Humans are born to think that we are capable of developing a sense of basic autonomy and agency — the abilities to govern ourselves, free from external control or influence, and to make choices for ourselves to achieve an intended goal. From an early age, we learn that our frontal lobe will develop as we age, allowing us to eventually make independent decisions for ourselves and live life as we want.
This sounds appealing, and frankly natural, right? However, what if you were to suddenly learn that every decision you make is actually predetermined by an external force? That even when you think you’re choosing between two options out of your own free will, those options were already intentionally presented to you by some evil force, and you never really had a choice.

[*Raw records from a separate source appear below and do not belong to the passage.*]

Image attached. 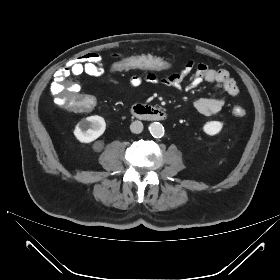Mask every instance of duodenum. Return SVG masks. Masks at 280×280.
I'll use <instances>...</instances> for the list:
<instances>
[{
    "mask_svg": "<svg viewBox=\"0 0 280 280\" xmlns=\"http://www.w3.org/2000/svg\"><path fill=\"white\" fill-rule=\"evenodd\" d=\"M131 111L135 117L143 120L163 121L167 118V113L164 109L146 104H136Z\"/></svg>",
    "mask_w": 280,
    "mask_h": 280,
    "instance_id": "410a0bca",
    "label": "duodenum"
}]
</instances>
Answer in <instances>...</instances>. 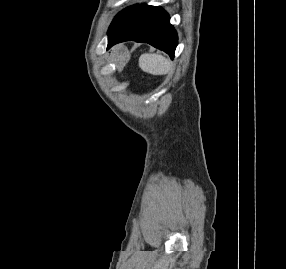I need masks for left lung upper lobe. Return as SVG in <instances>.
Segmentation results:
<instances>
[{
	"mask_svg": "<svg viewBox=\"0 0 286 269\" xmlns=\"http://www.w3.org/2000/svg\"><path fill=\"white\" fill-rule=\"evenodd\" d=\"M137 5L130 6L123 11H121L112 21L110 29L114 28L131 10H133Z\"/></svg>",
	"mask_w": 286,
	"mask_h": 269,
	"instance_id": "left-lung-upper-lobe-1",
	"label": "left lung upper lobe"
}]
</instances>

This is the kind of horror explored by Ari Aster’s “Hereditary” (2018), where visual gore and auditory eeriness are combined with a conceptually ghastly idea of determinism in its most extreme form. The film follows the Graham family, who, after the death of matriarch Ellen Leigh, begin to uncover that everyone in her bloodline (the mother and her two children) has inherited the evil forces of the cult to which Ellen had devoted her life to. The cult’s presence seeps into every aspect of the characters’ lives, silently dictating and deciding every event that unfolds. Even in the scene where Peter, one of the main characters, seemingly kills his sister Charlie in a car accident, the movie reveals that this tragedy was pre-orchestrated by the cult — something the symbol engraved on the very pole that causes the fatal accident communicates. Even from the opening shot, where a camera zooms into a miniature house that turns out to be their actual home, Aster tells us the family’s world is an artificial construct. They think they’re making choices, but their lives are part of someone else’s design.
There is no doubt that some of the scenes from this movie are genuinely unsettling, gory and excruciating. However, a deeper eeriness stems from the idea that our fate is predetermined, that those horrifying moments are the consequences of a destiny that is already engineered into your bloodline. It makes us distraught because it completely shatters our perception of the world which we’ve built for ourselves — on the grounds that our minds are independent and our choices truly our own.

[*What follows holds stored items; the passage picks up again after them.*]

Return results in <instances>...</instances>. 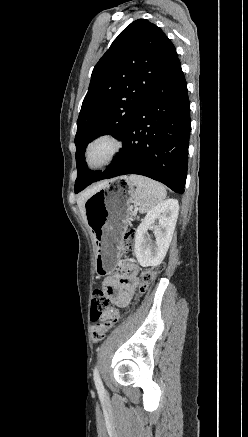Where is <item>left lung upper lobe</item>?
Returning <instances> with one entry per match:
<instances>
[{
    "mask_svg": "<svg viewBox=\"0 0 248 437\" xmlns=\"http://www.w3.org/2000/svg\"><path fill=\"white\" fill-rule=\"evenodd\" d=\"M177 59L172 42L148 20L132 22L113 41L93 69L77 120L75 193L101 174L84 162L88 143L105 134L123 140L135 113Z\"/></svg>",
    "mask_w": 248,
    "mask_h": 437,
    "instance_id": "5c2ea615",
    "label": "left lung upper lobe"
}]
</instances>
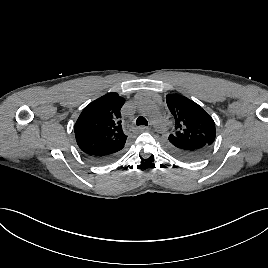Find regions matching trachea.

In the end, I think we should all aim to choose what we want and choose when we can. We may never know if we live in a predetermined universe, but at least we can find meaning and satisfaction in the act of choosing itself — in believing that we have agency, even if we don’t. This is not surrendering to naivety, but rather a way of embracing the fullest version of what we believe to be our authentic selves, without fear and hesitation. It’s far better than holding back, trying to please others at the cost of your own suffering, only to one day be told that everything was predetermined anyway.

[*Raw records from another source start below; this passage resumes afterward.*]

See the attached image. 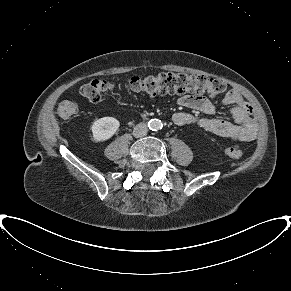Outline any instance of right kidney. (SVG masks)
<instances>
[{
	"label": "right kidney",
	"instance_id": "right-kidney-1",
	"mask_svg": "<svg viewBox=\"0 0 291 291\" xmlns=\"http://www.w3.org/2000/svg\"><path fill=\"white\" fill-rule=\"evenodd\" d=\"M120 123L114 117H103L93 122L91 130L95 142L110 139L119 129Z\"/></svg>",
	"mask_w": 291,
	"mask_h": 291
}]
</instances>
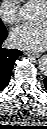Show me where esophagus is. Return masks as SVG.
Wrapping results in <instances>:
<instances>
[{"instance_id":"obj_1","label":"esophagus","mask_w":47,"mask_h":129,"mask_svg":"<svg viewBox=\"0 0 47 129\" xmlns=\"http://www.w3.org/2000/svg\"><path fill=\"white\" fill-rule=\"evenodd\" d=\"M24 54L28 55V56H31V57H34V58H38L40 56V54H38V53H32V52H29V51H24Z\"/></svg>"}]
</instances>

There are already so many aspects of life we cannot choose: the race and ethnicity we are born into, the socioeconomic status and wealth we inherit, the natural state of our body’s ability or disability and so on. Certainly, we don’t live in Aster’s world, but we will never fully understand the limits of our autonomy and agency. So for everything we can choose, we might as well choose whenever we can. Choose who you love, choose your friends, choose your job, choose your passions and choose boldly.